[[ Information shown open ]]

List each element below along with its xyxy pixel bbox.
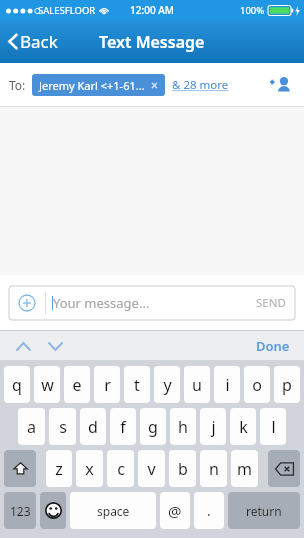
button[interactable]: Back — [0, 24, 68, 59]
button[interactable]: return — [228, 492, 300, 529]
button[interactable]: m — [231, 450, 258, 487]
button[interactable]: x — [76, 450, 103, 487]
staticText: h — [178, 416, 188, 438]
staticText: b — [178, 458, 188, 480]
staticText: y — [163, 374, 172, 396]
staticText: r — [104, 374, 111, 396]
staticText: o — [252, 374, 262, 396]
button[interactable]: Add recipient — [265, 70, 295, 100]
staticText: Back — [20, 30, 58, 53]
button[interactable]: l — [260, 408, 286, 445]
button[interactable]: & 28 more — [172, 72, 229, 98]
button[interactable]: e — [64, 366, 90, 403]
staticText: return — [246, 503, 282, 519]
staticText: SEND — [256, 295, 286, 311]
staticText: d — [88, 416, 98, 438]
button[interactable]: Done — [242, 332, 304, 360]
button[interactable]: i — [214, 366, 240, 403]
staticText: 12:00 AM — [130, 3, 174, 17]
staticText: l — [271, 416, 276, 438]
button[interactable]: s — [49, 408, 76, 445]
staticText: w — [41, 374, 54, 396]
staticText: k — [239, 416, 248, 438]
button[interactable]: o — [244, 366, 270, 403]
staticText: f — [120, 416, 126, 438]
staticText: . — [207, 501, 211, 520]
button[interactable]: Shift — [4, 450, 36, 487]
button[interactable]: y — [154, 366, 180, 403]
button[interactable]: Jeremy Karl <+1-61... — [32, 74, 165, 96]
staticText: To: — [9, 77, 26, 93]
staticText: 100% — [240, 4, 265, 17]
button[interactable]: p — [274, 366, 300, 403]
button[interactable]: Backspace — [268, 450, 300, 487]
staticText: & 28 more — [172, 77, 229, 93]
button[interactable]: q — [4, 366, 30, 403]
staticText: p — [282, 374, 292, 396]
button[interactable]: f — [110, 408, 136, 445]
button[interactable]: z — [46, 450, 72, 487]
staticText: v — [147, 458, 156, 480]
button[interactable]: u — [184, 366, 210, 403]
button[interactable]: g — [140, 408, 166, 445]
staticText: Your message... — [53, 294, 150, 312]
staticText: t — [134, 374, 140, 396]
staticText: Done — [256, 337, 290, 355]
staticText: Jeremy Karl <+1-61... — [39, 78, 145, 93]
staticText: space — [97, 503, 130, 519]
staticText: x — [85, 458, 94, 480]
staticText: e — [72, 374, 82, 396]
staticText: @ — [168, 501, 182, 521]
staticText: 123 — [10, 503, 31, 519]
staticText: z — [55, 458, 63, 480]
staticText: j — [211, 416, 216, 438]
staticText: × — [151, 77, 158, 93]
button[interactable]: space — [70, 492, 156, 529]
staticText: q — [12, 374, 22, 396]
staticText: s — [59, 416, 67, 438]
staticText: Text Message — [99, 31, 205, 53]
button[interactable]: d — [80, 408, 106, 445]
button[interactable]: @ — [160, 492, 190, 529]
staticText: n — [209, 458, 219, 480]
button[interactable]: v — [138, 450, 165, 487]
button[interactable]: c — [107, 450, 134, 487]
button[interactable]: r — [94, 366, 120, 403]
staticText: u — [192, 374, 202, 396]
button[interactable]: w — [34, 366, 60, 403]
button[interactable]: Next field — [42, 333, 68, 359]
button[interactable]: t — [124, 366, 150, 403]
button[interactable]: n — [200, 450, 227, 487]
button[interactable]: Emoji keyboard — [40, 492, 66, 529]
button[interactable]: h — [170, 408, 196, 445]
staticText: a — [27, 416, 36, 438]
button[interactable]: j — [200, 408, 226, 445]
button[interactable]: b — [169, 450, 196, 487]
button[interactable]: . — [194, 492, 224, 529]
staticText: i — [225, 374, 230, 396]
button[interactable]: 123 — [4, 492, 36, 529]
button[interactable]: a — [18, 408, 45, 445]
button[interactable]: k — [230, 408, 256, 445]
staticText: c — [117, 458, 125, 480]
button[interactable]: Add attachment — [9, 286, 45, 320]
staticText: m — [237, 458, 252, 480]
button[interactable]: Previous field — [10, 333, 36, 359]
staticText: SALESFLOOR — [38, 4, 96, 17]
button[interactable]: SEND — [247, 286, 295, 320]
staticText: g — [148, 416, 158, 438]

[[ Information shown closed ]]

▶ Aim of the exercise
Count each line above in which the string "Jeremy" appears, then state only the total.

▶ Your response
2